Published by St Martin's Press
Published 21 December 2011
Summary - When Eddie Reeves’s father commits suicide her life is consumed by the nagging question of why? Why when he was a legendary photographer and a brilliant teacher? Why when he seemed to find inspiration in everything he saw? And, most important, why when he had a daughter who loved him more than anyone else in the world? When she meets Culler Evans, a former student of her father’s and a photographer himself, an instant and dangerous attraction begins. Culler seems to know more about her father than she does and could possibly hold the key to the mystery surrounding his death.

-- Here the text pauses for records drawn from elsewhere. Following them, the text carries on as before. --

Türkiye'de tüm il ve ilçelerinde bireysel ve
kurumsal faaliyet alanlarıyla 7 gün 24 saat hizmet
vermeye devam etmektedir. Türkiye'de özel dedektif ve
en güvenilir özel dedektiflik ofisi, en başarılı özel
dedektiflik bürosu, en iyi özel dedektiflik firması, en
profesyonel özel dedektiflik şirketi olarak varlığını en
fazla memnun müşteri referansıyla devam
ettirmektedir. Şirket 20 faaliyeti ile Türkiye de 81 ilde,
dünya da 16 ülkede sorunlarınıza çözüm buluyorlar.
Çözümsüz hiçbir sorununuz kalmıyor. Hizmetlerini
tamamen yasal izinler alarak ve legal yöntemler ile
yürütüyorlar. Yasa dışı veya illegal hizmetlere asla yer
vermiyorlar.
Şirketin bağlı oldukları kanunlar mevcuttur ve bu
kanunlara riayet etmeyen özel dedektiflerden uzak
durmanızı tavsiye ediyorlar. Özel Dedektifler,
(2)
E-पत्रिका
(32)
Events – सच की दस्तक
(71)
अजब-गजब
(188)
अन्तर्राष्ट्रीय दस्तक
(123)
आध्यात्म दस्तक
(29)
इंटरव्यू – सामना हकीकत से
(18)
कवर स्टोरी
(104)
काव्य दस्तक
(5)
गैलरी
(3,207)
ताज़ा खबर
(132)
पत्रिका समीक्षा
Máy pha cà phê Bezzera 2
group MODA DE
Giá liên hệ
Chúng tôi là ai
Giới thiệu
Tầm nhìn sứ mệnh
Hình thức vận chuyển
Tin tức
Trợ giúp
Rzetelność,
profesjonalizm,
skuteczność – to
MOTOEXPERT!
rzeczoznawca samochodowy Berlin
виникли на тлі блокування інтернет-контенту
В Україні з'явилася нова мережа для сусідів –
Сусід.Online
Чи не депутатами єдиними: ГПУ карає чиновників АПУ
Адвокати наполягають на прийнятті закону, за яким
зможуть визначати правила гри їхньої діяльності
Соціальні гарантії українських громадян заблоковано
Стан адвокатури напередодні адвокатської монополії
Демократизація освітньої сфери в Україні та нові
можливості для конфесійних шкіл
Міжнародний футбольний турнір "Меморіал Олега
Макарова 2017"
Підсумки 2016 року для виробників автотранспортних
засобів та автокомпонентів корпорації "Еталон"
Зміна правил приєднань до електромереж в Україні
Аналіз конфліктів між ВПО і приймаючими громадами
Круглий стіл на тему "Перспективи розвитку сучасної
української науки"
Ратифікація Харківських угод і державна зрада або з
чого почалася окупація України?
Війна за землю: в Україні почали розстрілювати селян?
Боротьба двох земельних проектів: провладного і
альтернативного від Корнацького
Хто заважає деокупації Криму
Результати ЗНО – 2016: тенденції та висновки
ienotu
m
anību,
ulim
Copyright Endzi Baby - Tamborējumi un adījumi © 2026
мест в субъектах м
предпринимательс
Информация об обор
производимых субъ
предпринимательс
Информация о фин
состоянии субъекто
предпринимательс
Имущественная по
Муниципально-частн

But Eddie’s vulnerability has weakened her and Culler Evans is getting too close. Her need for the truth keeps her hanging on...but are some questions better left unanswered?

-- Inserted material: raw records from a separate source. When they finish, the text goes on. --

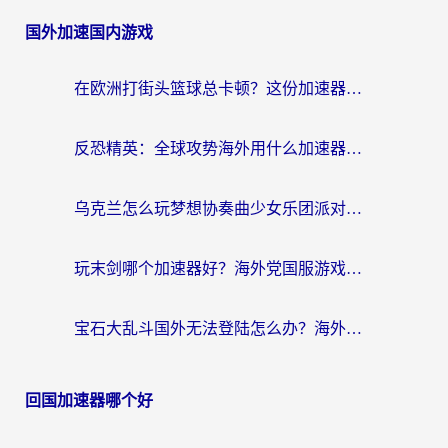
国外加速国内游戏
在欧洲打街头篮球总卡顿？这份加速器选择指南帮你解决延迟难题
反恐精英：全球攻势海外用什么加速器登录？海外党国服游戏畅玩指南
乌克兰怎么玩梦想协奏曲少女乐团派对？海外党国服游戏加速全攻略（附欧洲重生细胞荒野行动不卡技巧）
玩末剑哪个加速器好？海外党国服游戏畅玩终极指南（附3款热门游戏实测）
宝石大乱斗国外无法登陆怎么办？海外玩家专属加速指南（附穿越火线原野传说解决方案）
回国加速器哪个好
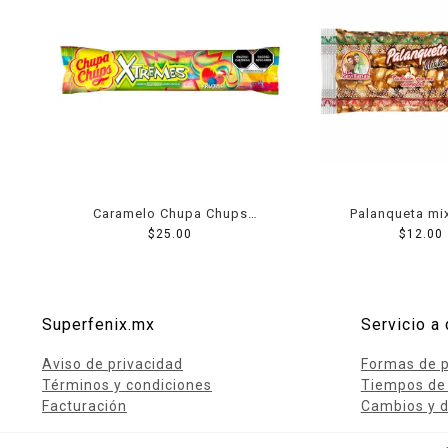
Caramelo Chupa Chups
Palanqueta mi
Xtremes en tiras sabor frutas
$
25.00
Sevillanas 
$
12.00
57 g
Superfenix.mx
Servicio a 
Aviso de privacidad
Formas de 
Términos y condiciones
Tiempos de
Facturación
Cambios y d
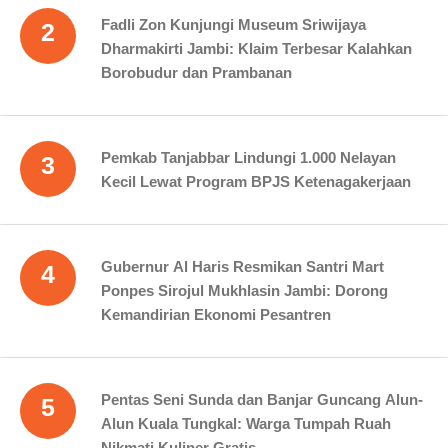
Fadli Zon Kunjungi Museum Sriwijaya
2
Dharmakirti Jambi: Klaim Terbesar Kalahkan
Borobudur dan Prambanan
Pemkab Tanjabbar Lindungi 1.000 Nelayan
3
Kecil Lewat Program BPJS Ketenagakerjaan
Gubernur Al Haris Resmikan Santri Mart
4
Ponpes Sirojul Mukhlasin Jambi: Dorong
Kemandirian Ekonomi Pesantren
Pentas Seni Sunda dan Banjar Guncang Alun-
5
Alun Kuala Tungkal: Warga Tumpah Ruah
Nikmati Kuliner Gratis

I've said this so many times it's criminal but HOLY FUCK this woman is some kind of genius. Her books are just MINDBLOWING. I want to like bottle up her talent and sell it off little by little and be mega rich and bathe in Champagne (I want this to happen, this is my ultimate dream). Her writing style and her books are like......BOOM this is whats happening. NO, I don't care that your mind is spinning and you need time to catch your breath, we're doing this MY way and this is how it goes. Totally no holds barred, i'm grabbing hold of you and dragging you along and I don't give two shit's if you cry the whole time because this is how this shit's going down. And OMG I can't seem to get enough of the tough love.

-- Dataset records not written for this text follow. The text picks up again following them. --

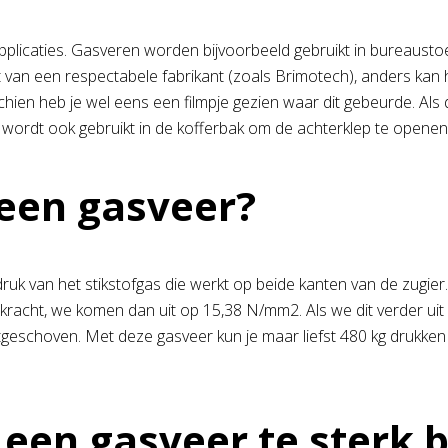
pplicaties. Gasveren worden bijvoorbeeld gebruikt in bureausto
 van een respectabele fabrikant (zoals Brimotech), anders kan 
isschien heb je wel eens een filmpje gezien waar dit gebeurde. Al
r wordt ook gebruikt in de kofferbak om de achterklep te openen
 een gasveer?
uk van het stikstofgas die werkt op beide kanten van de zugier
kracht, we komen dan uit op 15,38 N/mm2. Als we dit verder uit
 uitgeschoven. Met deze gasveer kun je maar liefst 480 kg drukk
en gasveer te sterk bli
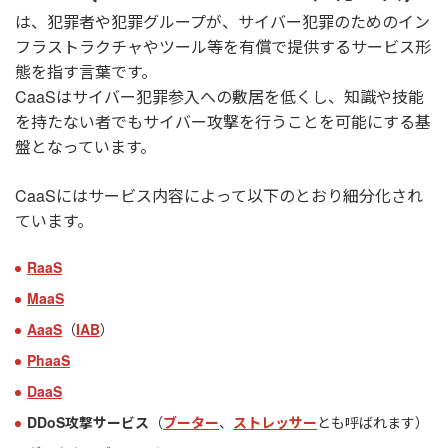
は、犯罪者や犯罪グループが、サイバー犯罪のためのイン
フラストラクチャやツール等を有償で提供するサービス形
態を指す言葉です。
CaaSはサイバー犯罪参入への敷居を低くし、知識や技能
を持たない者でもサイバー攻撃を行うことを可能にする基
盤となっています。
CaaSにはサービス内容によって以下のとおり細分化され
ています。
RaaS
MaaS
AaaS
（
IAB
）
PhaaS
DaaS
DDoS攻撃サービス
（
ブーター
、
ストレッサー
とも呼ばれます）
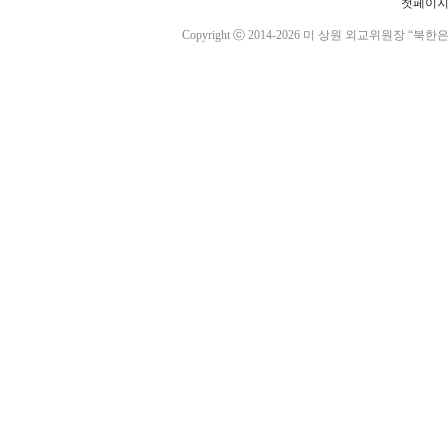
첫페이
Copyright ⓒ 2014-2026 미 상원 외교위원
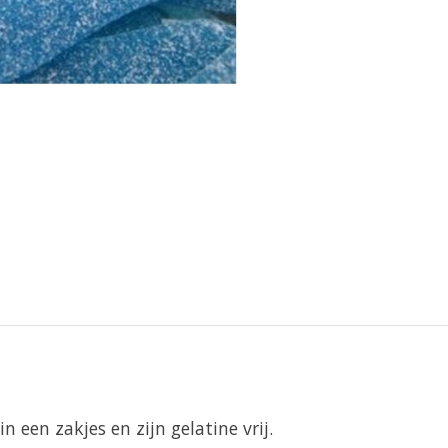
 een zakjes en zijn gelatine vrij.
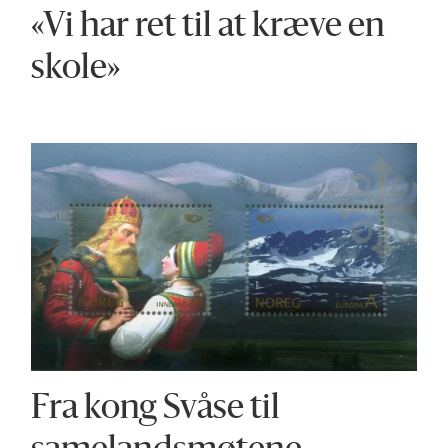
«Vi har ret til at kræve en
skole»
Fra kong Svåse til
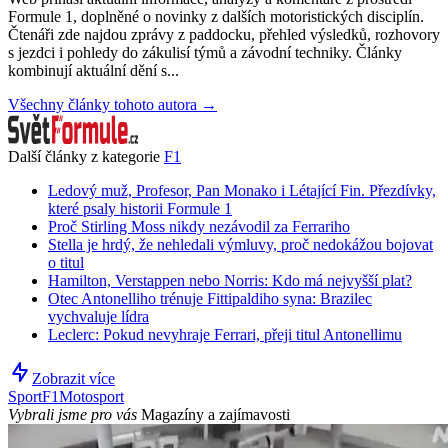
Formule 1, doplněné o novinky z dalších motoristických disciplín.
Čtenáři zde najdou zprávy z paddocku, přehled výsledků, rozhovory
s jezdci i pohledy do zákulisí týmů a závodní techniky. Články
kombinují aktuální dění s...
Všechny články tohoto autora →
Další články z kategorie
F1
Ledový muž, Profesor, Pan Monako i Létající Fin. Přezdívky,
které psaly historii Formule 1
Proč Stirling Moss nikdy nezávodil za Ferrariho
Stella je hrdý, že nehledali výmluvy, proč nedokážou bojovat
o titul
Hamilton, Verstappen nebo Norris: Kdo má nejvyšší plat?
Otec Antonelliho trénuje Fittipaldiho syna: Brazilec
vychvaluje lídra
Leclerc: Pokud nevyhraje Ferrari, přeji titul Antonellimu
Zobrazit více
Sport
F1
Motosport
Vybrali jsme pro vás
Magazíny a zajímavosti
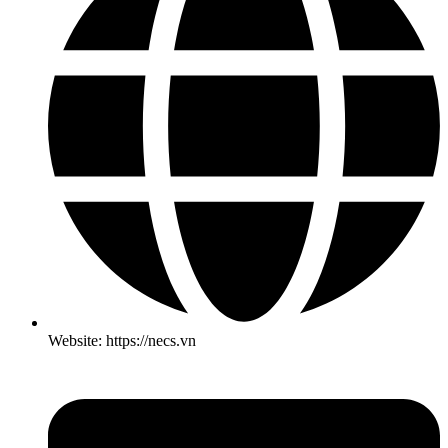
Website: https://necs.vn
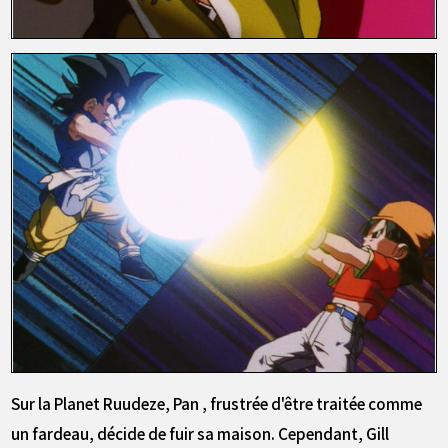
Sur la Planet Ruudeze, Pan , frustrée d'être traitée comme
un fardeau, décide de fuir sa maison. Cependant, Gill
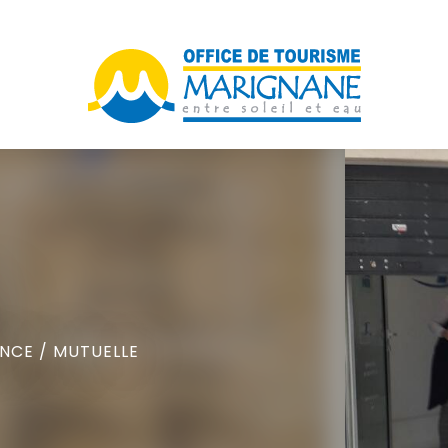
NCE / MUTUELLE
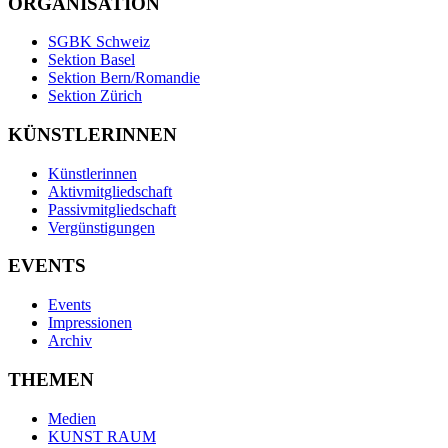
ORGANISATION
SGBK Schweiz
Sektion Basel
Sektion Bern/Romandie
Sektion Zürich
KÜNSTLERINNEN
Künstlerinnen
Aktivmitgliedschaft
Passivmitgliedschaft
Vergünstigungen
EVENTS
Events
Impressionen
Archiv
THEMEN
Medien
KUNST RAUM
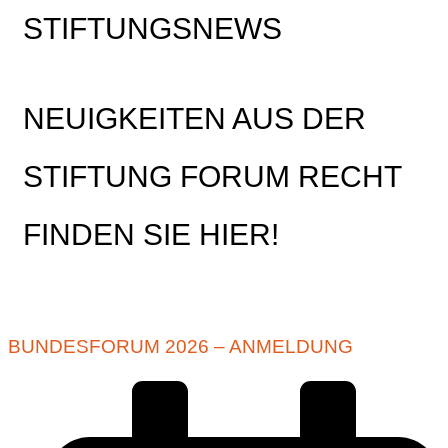
STIFTUNGSNEWS
NEUIGKEITEN AUS DER
STIFTUNG FORUM RECHT
FINDEN SIE HIER!
BUNDESFORUM 2026 – ANMELDUNG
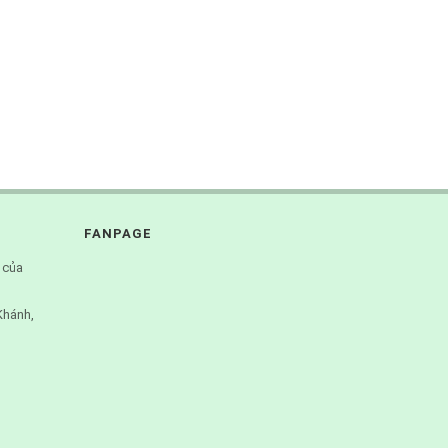
FANPAGE
 của
Khánh,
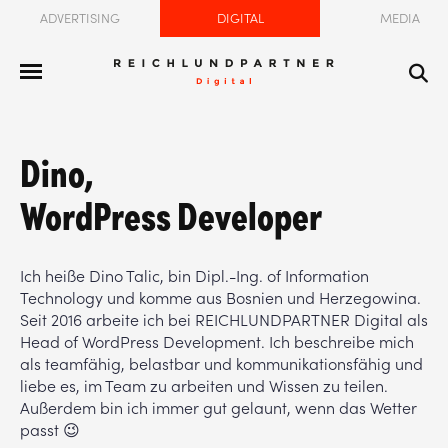
ADVERTISING
DIGITAL
MEDIA
Dino,
WordPress Developer
Ich heiße Dino Talic, bin Dipl.-Ing. of Information
Technology und komme aus Bosnien und Herzegowina.
Seit 2016 arbeite ich bei REICHLUNDPARTNER Digital als
Head of WordPress Development. Ich beschreibe mich
als teamfähig, belastbar und kommunikationsfähig und
liebe es, im Team zu arbeiten und Wissen zu teilen.
Außerdem bin ich immer gut gelaunt, wenn das Wetter
passt 😉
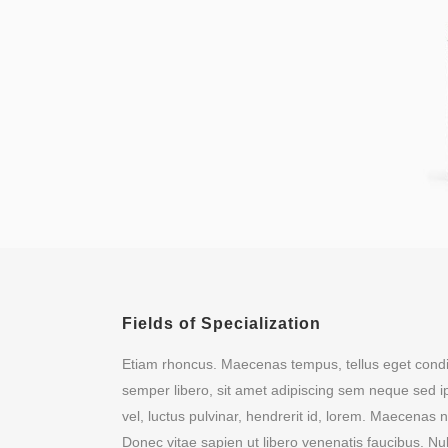
Fields of Specialization
Etiam rhoncus. Maecenas tempus, tellus eget co
semper libero, sit amet adipiscing sem neque sed
vel, luctus pulvinar, hendrerit id, lorem. Maecenas 
Donec vitae sapien ut libero venenatis faucibus. Nu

So, Edie's dad has commited suicide, and she's about in on the secret of why he decided to take his own life as much as we the reader is. Which basically means she knows nothing at all. So, we get to follow Edie on the treasure hunt for answers she is so desperately needing. Like her previous books, the prose is tighly wound and hard hitting, sparse but deliberately so. You can almost feel the tension from the characters ooze from the pages and sink into your skin. Some of the characters are more well presented than others. Milo, Edies best friend is always on the periphery, always close enough to reach out too, and you can't help but wish that she would. Culler is unsettling and bizarre, but charming nonetheless, and his role in Edie's grief propells the story forward at a speed that is uncomfortable yet still nail bitingly slow. Beth, her mother's tactless and overbearing best friend was a little to much for me to handle, but I guess that was supposed to be the point. I still want to facepunch her now 3 weeks later. Bitch.
I think it takes a lot to tackle such a sensitive and terrifying subject, especially when grief is something that is unique to each of us but something that we ultimately have in common. Its faceted and filled with a million variables, that to be able to make one girls grief feel like MY grief, was mesmorising. And THIS, this is why I will continue to read anything Summers writes. She turns letters on a page into something more. She makes me feel like I am part of the story, that the story is not hers, but MINE. That through her talent and skill, Edie becomes almost real and because of this her grief and pain and excrutating loss matters to me. Her words make me care. Her words are compassion. I love it.